Wednesday, November 12, 2008
300 gms tung hoon, soaked til soft and drained
1 handful dried prawns (can be substituted with small shrimps)
2 packed cups of thinly sliced cabbage
3 cups beansprouts
4 stalks spring onions, diced
5 cloves garlic, finely chopped
4 tbsp oil
1 tsp sesame oil
2 tbsp light soya sauce
1 tsp chicken granules
in a large pan, heat up the oil, add the dried prawns and stir fry for a minute, add the garlic and stir fry for another minute. add the cabbage and stir fry til it's limp. add the tung hoon and the sesame oil, light soya sauce and chicken granules (if using small shrimps instead of dried prawns, then add in a dash of salt as well). stir fry quickly to mix the ingredients. it helps to use tongs or chopsticks instead
add the spring onions and bean sprout and stir fry quickly to mix and dish up. sprinkle with fried shallots and accompany with cut chilli padi in light soya sauce (optional)
Tuesday, November 11, 2008
30 tau pok, cut a slit across each one for filling the stuffing
350 gms minced meat (use either pork, chicken or beef, or a combination of those choices. doesn't work well with minced mutton)
4 tbsp chinese cooking wine
1 tsp sesame oil
1 tbsp light soya sauce
2 tsp cornflour/cornstarch
4 stalks spring onion, chopped
a handful chinese chives, chopped
1 tbsp finely chopped young ginger
1 tbsp finely chopped parsley or coriander/cilantro (include the stalks)(can be substituted with celery)
a generous dash of pepper
salt to taste
Stock for braising
6 cups water
1 tbsp oyster sauce
4 cloves garlic skin on, crushed
salt and sugar to taste
in a pot, put in all the ingredients for the stock and bring to a boil. using a teaspoon/desert spoon, fill the tau pok with the stuffing and pop into the boiling stock. do 10 tau pok at a time. let the tau pok boil in the stock til cooked, and scoop up with a slotted spoon and set aside. add water to the stock if necessary, bring to a boil again and cook the next batch.

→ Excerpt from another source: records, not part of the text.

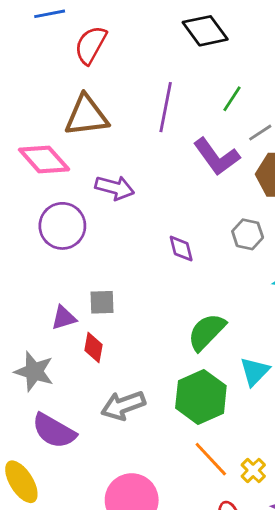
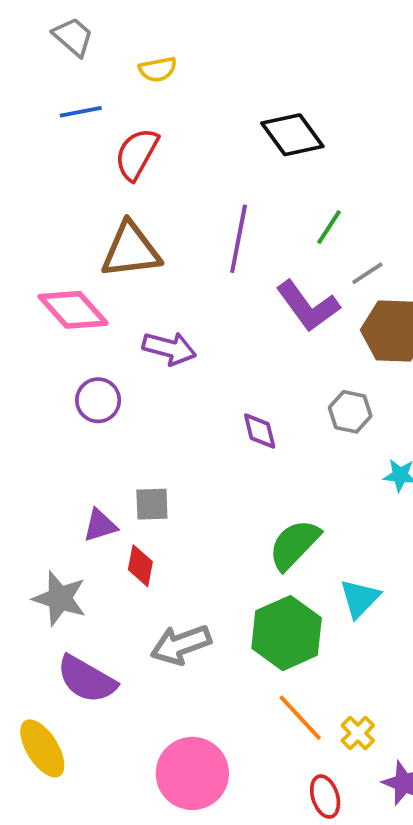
purple circle: (62, 226) -> (98, 400), size x0.7

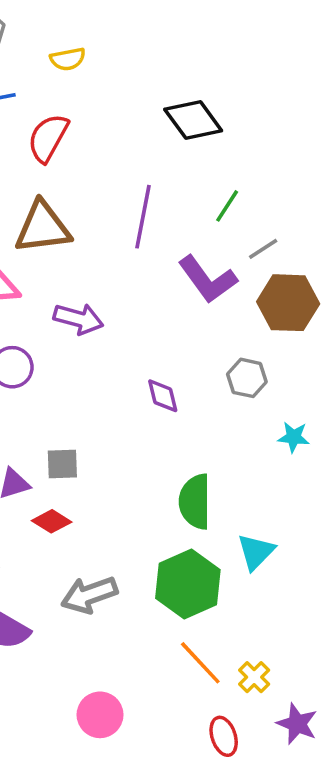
green semicircle: (294, 545) -> (195, 502), turned -44
red diamond: (140, 566) -> (52, 521), turned -69
pink circle: (192, 773) -> (100, 715), size x0.7

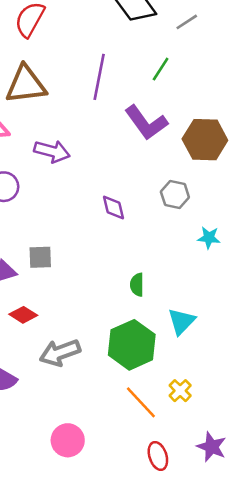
gray line: (263, 249) -> (187, 22), moved
green semicircle: (195, 502) -> (137, 285), size x0.6
red diamond: (52, 521) -> (23, 315), moved
yellow cross: (254, 677) -> (180, 391), moved

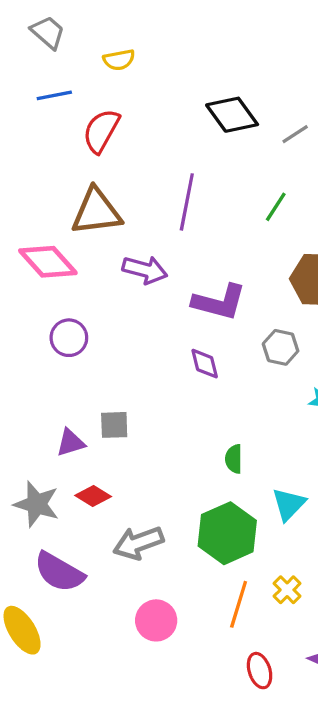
green line: (161, 69) -> (276, 207), moved
purple L-shape: (146, 123) -> (219, 302), moved, turned -39
purple arrow: (52, 151) -> (145, 270), moved
orange line: (141, 402) -> (239, 604), turned 60
pink circle: (68, 440) -> (156, 620), moved

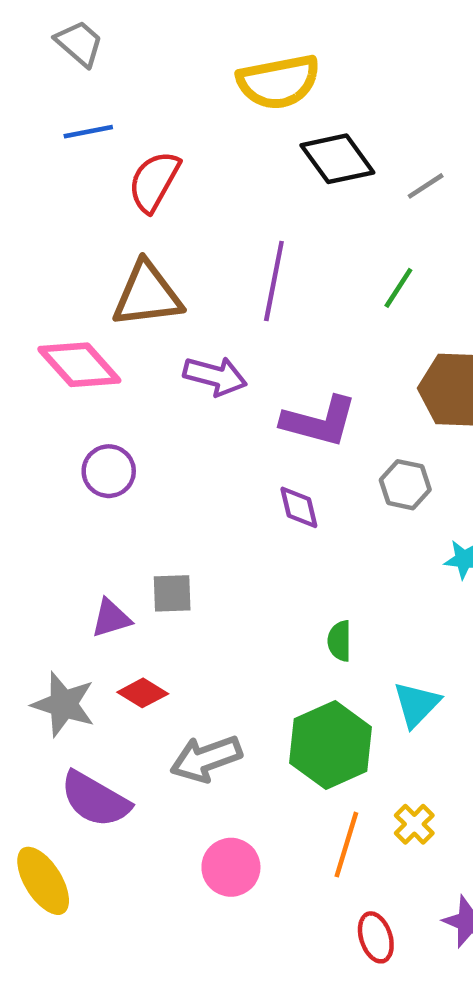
yellow semicircle: (119, 60) -> (278, 82), moved, size x1.8

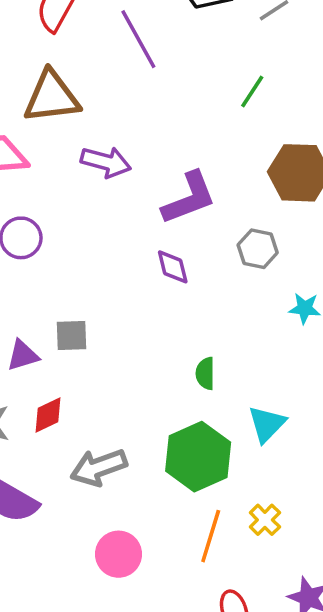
purple line: (274, 281) -> (138, 39), moved, turned -40
purple L-shape: (319, 421) -> (189, 198), turned -36
red diamond: (143, 693) -> (48, 415), turned -57

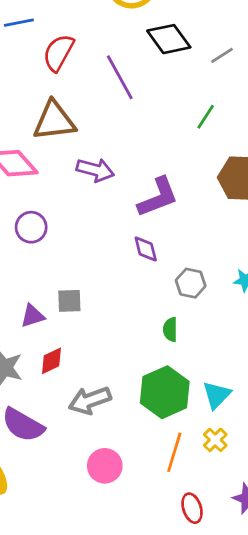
gray hexagon: (258, 249) -> (191, 283), moved
cyan triangle: (267, 424) -> (217, 395), moved

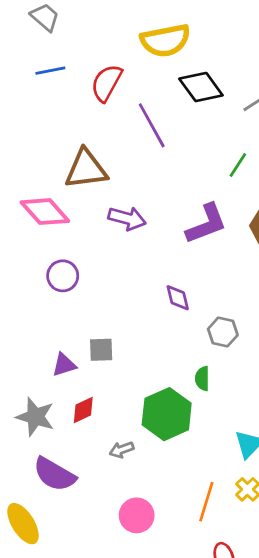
red semicircle: (58, 53) -> (106, 83), moved
purple L-shape: (158, 197) -> (206, 224), moved
green hexagon: (165, 392) -> (167, 414), moved
gray arrow: (90, 400) -> (122, 450), size x0.6

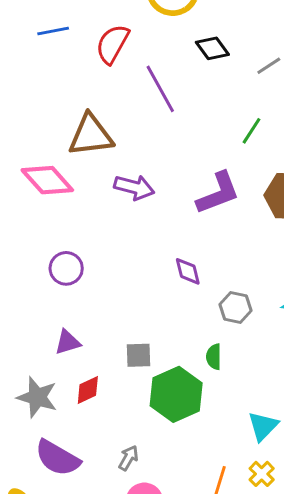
black diamond: (201, 87) -> (212, 48), size x0.7
purple circle: (63, 276) -> (66, 268), moved
gray square: (101, 350) -> (139, 355), moved
gray arrow: (122, 450) -> (128, 458), moved, turned 140

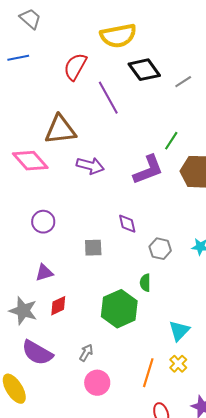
blue line: (53, 31) -> (18, 58), moved
black diamond: (212, 48) -> (144, 70), size x1.4
green line: (251, 131) -> (171, 141), moved
gray square: (139, 355) -> (93, 248), moved

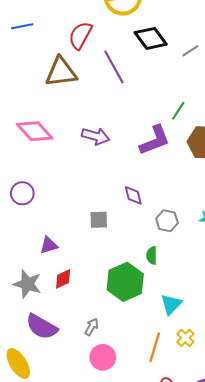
brown triangle: (60, 130) -> (61, 72), moved
purple circle: (43, 222) -> (22, 193), moved
cyan triangle: (179, 331) -> (171, 304), moved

retain the stock to pour over the tau pok just before serving.
these tau poks can be deep fried, braised or steamed. it can also be steamed/braised and then stir fried with some vegetable of your choice.
should there be left over meat filling after stufffing the tau pok, it can be made into little patties and fried or steamed.
as tau pok comes in different sizes, it's best not to use the big ones as the meat in the centre might take too long to cook.